The Dispatch does not publish final vote totals, so no confirmed count is on record for any single week. Based on the confirmed winner pool — schools like Pickerington Central, Hilliard Darby, and Olentangy Berlin — the competitive range appears to shift sharply by season: October football weeks involving OCC Buckeye division rivals draw the largest booster networks, while spring tennis or individual track weeks, where Olentangy Berlin's Soleil Cordell won in October 2024, can be decided with a fraction of that volume. Watching the live tally on the widget mid-window is the only reliable calibration available.
Does winning the Columbus Dispatch Athlete of the Week help with college recruiting?
It can add a tangible third-party credential. College coaches tracking Central Ohio prep talent recognize the Columbus Dispatch as a credible Gannett source. A win produces a published, searchable mention that surfaces when a coach searches the athlete's name — most valuable for athletes at large OCC programs like Pickerington, Dublin, Olentangy, or Hilliard seeking recognition beyond their district. The OSU Wexner Medical Center presenting credit lifts the visibility further, given how widely that brand is known inside Ohio athletics.
Does a Boys or Girls Athlete of the Week win carry over to other Ohio awards?
No.
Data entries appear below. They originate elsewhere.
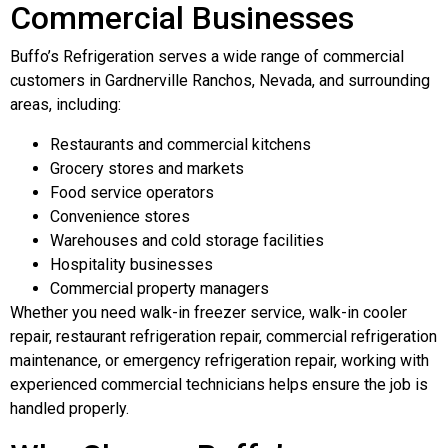
Commercial Businesses
Buffo’s Refrigeration serves a wide range of commercial
customers in Gardnerville Ranchos, Nevada, and surrounding
areas, including:
Restaurants and commercial kitchens
Grocery stores and markets
Food service operators
Convenience stores
Warehouses and cold storage facilities
Hospitality businesses
Commercial property managers
Whether you need walk-in freezer service, walk-in cooler
repair, restaurant refrigeration repair, commercial refrigeration
maintenance, or emergency refrigeration repair, working with
experienced commercial technicians helps ensure the job is
handled properly.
The Columbus Dispatch AOTW is editorially independent from OHSAA district or state recognition. A win at dispatch.com does not automatically nominate an athlete for the Cincinnati Enquirer Athlete of the Week, any statewide player of the year ballot, or OHSAA all-district teams. Each program operates its own nomination and selection process. The Dispatch win is a standalone Gannett credential — valuable in its own right, but not a gateway into other Ohio award pipelines. Other Central Ohio recognition polls are listed at the <a href="/usa/ohio/">Ohio contest voting hub</a>.

Last reviewed June 2026. Contest dates, rules and vote caps change each season — always confirm the current rules on the official contest page before you vote.